Valerie and I are going to a blues festival downtown this
afternoon. We’re going to see Dave Black, Leroy Pierson and the St. Louis
Social Club. They are all friends of ours, and all were part of the great
Broadway Oyster Bar 80s music scene.
The place was half as big as it is now.
There was no heat in the winter. We had two fireplaces and
threw sleeping bags over the doors. Stains on them gave an uncomfortable
impression. If you brought a log, you got a free drink.
There was no AC in the summer. I used to set a bus pan full
of ice on the bar with a fan behind it. We had to close for two weeks every
year when the heat got unbearable. That’s when I went on some of the greatest
travel adventures of my life.
Thursday nights was Tommy Bankhead and the Blues Eldoradoes.
Tommy was a legend.
He had backed musicians such as Howlin'
Wolf, Sonny Boy Williamson, Elmore James (his cousin), Joe
Willie Wilkins, Robert Nighthawk, and Joe Hill Louis.
My first encounter with Tommy was when I was 17 at a small
bar called Sadie’s Personality Lounge on north Union . I
told the story in one of my first posts.
Sadie’s was part of the actual Chitlin’ Circuit. The place
was so outside of the law, cops wouldn’t go near the place. No one even blinked
at the fact that my friends and I were obviously minors.
I had to get over my uptight, repressed bullshit as soon as
I walked in the door. A three hundred pound Vietnam
vet, who had lost both arms, grabbed me with a claw and pulled me into the
dance floor. I looked around the room and decided, “I’m gonna dance!”
My friend Freddy talked us into coming. He was jamming with
the band. At one point, he handed me his guitar and said, “Play with Tommy.”
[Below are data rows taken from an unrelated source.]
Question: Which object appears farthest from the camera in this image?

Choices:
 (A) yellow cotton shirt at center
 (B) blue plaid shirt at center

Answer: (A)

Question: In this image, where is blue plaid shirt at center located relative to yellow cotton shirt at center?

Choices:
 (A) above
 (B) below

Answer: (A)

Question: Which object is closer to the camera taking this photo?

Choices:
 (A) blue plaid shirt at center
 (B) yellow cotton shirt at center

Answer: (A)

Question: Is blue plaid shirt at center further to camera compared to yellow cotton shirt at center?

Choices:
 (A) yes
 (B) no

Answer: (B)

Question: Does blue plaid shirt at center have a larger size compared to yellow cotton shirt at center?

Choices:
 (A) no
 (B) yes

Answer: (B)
I was playing away when I looked over at Tommy. He asked,
“You went to music school, didn’t you?” I was crushed. I couldn’t get off the
stage fast enough.
I haven’t had the balls to jam spontaneously since. I really
regret it because I was asked to sit in with Chuck Berry once at the Oyster
Bar.
Years later I told Tommy the story. He didn’t remember it at
all, but he thought it was funny. I used to change the name of the bands. I
called them Tommy Bunk Bed and the Blue Avocados. Tommy didn’t think that was
funny.
The best sax player I’ve ever seen anywhere was in Tommy’s
band. “Big” Joe Enloe. There’s just no way to describe him. He just made life
bearable. If you walked in while they were playing, he made laughing sounds
through his horn and you just had to laugh. Out of nowhere he tongued his reed
and it sounded like the Roadrunner. The man lived and breathed through his
horn.
Dominic asked him for lessons. He said, “Man, you can’t
teach this!”
When he died, he had one of the most incredible services
I’ve ever been to in East St. Louis .
I can’t begin to go through the list of Blues luminaries who arrived. Everyone
was there.
Tommy’s drummer Ben Wells cried like a baby. I don’t think
anyone in the band ever got over it. They were never the same after that.
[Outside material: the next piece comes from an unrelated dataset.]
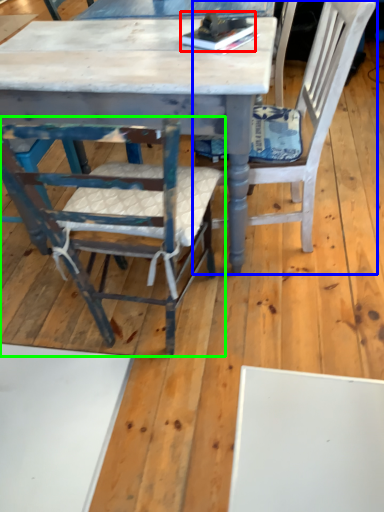 Question: Estimate the real-world distances between objects in this image. Which object is closer to book (highlighted by a red box), chair (highlighted by a blue box) or chair (highlighted by a green box)?

Choices:
 (A) chair
 (B) chair

Answer: (A)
Mark O'Shaughnessy (owner of BBs Blues and Soups) told me he
got an 8 track recording of the band at Mississippi Nights with Joe. It’s
become one of those mythical projects that have disappeared into the ether.
The Blues Eldoradoes came out with an LP about a year later,
but they just didn’t capture what they were live. Joe was really missing.
Tommy was a sheriff for the City of St.
Louis . He used to transport prisoners. It was strange
running into him on the street. A cop’s uniform just didn’t fit his outlaw
nature.
When my friend Sharon and I would count our cash register
receipts at the end of the night in the back room, Tommy would show up knocking
on the window while his Lincoln
idled behind him. He wanted to party on the East Side . I
was welcome, as long as the girls were with me.
At the end of his life, he became revered as one of the
greats. BBs still has giant posters of Tommy papering the walls. Tommy would
show up wheeling a canister of oxygen behind him.
He died in December 2000 from respiratory
failure due to emphysema. I found out about it on NPR. He had become
a national figure.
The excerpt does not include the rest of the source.